--- RECORDS PROVIDED ---
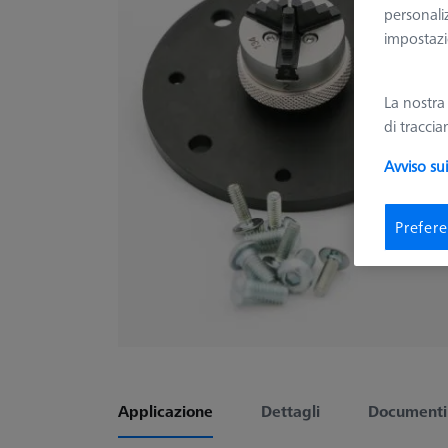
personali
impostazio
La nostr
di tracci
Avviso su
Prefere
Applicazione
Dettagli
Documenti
---
--- RECORDS PROVIDED ---
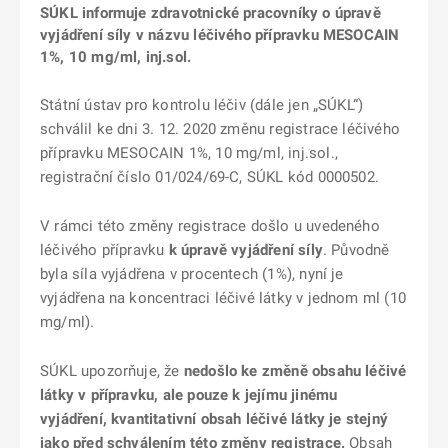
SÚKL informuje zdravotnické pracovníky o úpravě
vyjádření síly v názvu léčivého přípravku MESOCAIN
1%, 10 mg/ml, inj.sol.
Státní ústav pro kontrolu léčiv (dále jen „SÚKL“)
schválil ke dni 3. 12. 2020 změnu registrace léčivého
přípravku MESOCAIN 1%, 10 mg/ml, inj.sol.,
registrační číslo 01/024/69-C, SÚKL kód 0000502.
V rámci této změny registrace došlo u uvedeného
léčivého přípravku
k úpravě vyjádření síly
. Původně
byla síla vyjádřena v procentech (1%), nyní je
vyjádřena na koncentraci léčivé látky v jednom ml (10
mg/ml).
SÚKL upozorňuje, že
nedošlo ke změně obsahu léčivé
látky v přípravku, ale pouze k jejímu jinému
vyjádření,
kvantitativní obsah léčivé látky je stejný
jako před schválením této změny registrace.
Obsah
---
ACTIVITY => Work out how many lines in the records above contain the word "léčivého". State only that number.

TASK SOLUTION => 3